-- INSTRUCTIONS TO FOLLOW --
For this exercise, output the line containing "strechy k hliníkovej konštrukcii." and every line after it through the end of the records, exactly, and no other line.

[Extracted page text data]
________________________________________

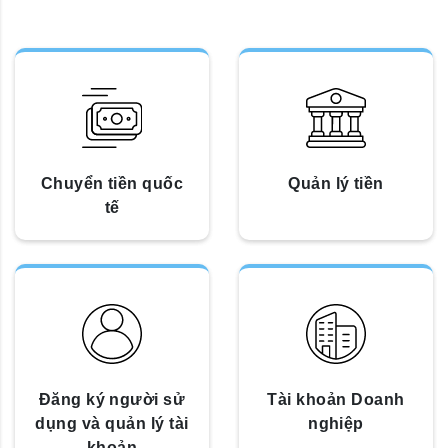
Chuyển tiền quốc
Quản lý tiền
tế
Đăng ký người sử
Tài khoản Doanh
dụng và quản lý tài
nghiệp
khoản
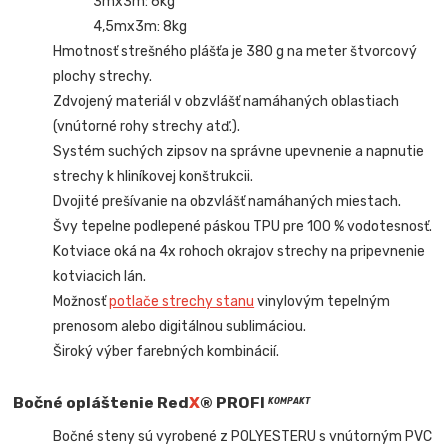
3mx3m: 6kg
4,5mx3m: 8kg
Hmotnosť strešného plášťa je 380 g na meter štvorcový
plochy strechy.
Zdvojený materiál v obzvlášť namáhaných oblastiach
(vnútorné rohy strechy atď.).
Systém suchých zipsov na správne upevnenie a napnutie
strechy k hliníkovej konštrukcii.
Dvojité prešívanie na obzvlášť namáhaných miestach.
Švy tepelne podlepené páskou TPU pre 100 % vodotesnosť.
Kotviace oká na 4x rohoch okrajov strechy na pripevnenie
kotviacich lán.
Možnosť
potlače strechy stanu
vinylovým tepelným
prenosom alebo digitálnou sublimáciou.
Široký výber farebných kombinácií.
Bočné opláštenie Red
X
® PROFI
KOMPAKT
Bočné steny sú vyrobené z POLYESTERU s vnútorným PVC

________________________________________

-- RESULT OF THE EXERCISE --
strechy k hliníkovej konštrukcii.
Dvojité prešívanie na obzvlášť namáhaných miestach.
Švy tepelne podlepené páskou TPU pre 100 % vodotesnosť.
Kotviace oká na 4x rohoch okrajov strechy na pripevnenie
kotviacich lán.
Možnosť
potlače strechy stanu
vinylovým tepelným
prenosom alebo digitálnou sublimáciou.
Široký výber farebných kombinácií.
Bočné opláštenie Red
X
® PROFI
KOMPAKT
Bočné steny sú vyrobené z POLYESTERU s vnútorným PVC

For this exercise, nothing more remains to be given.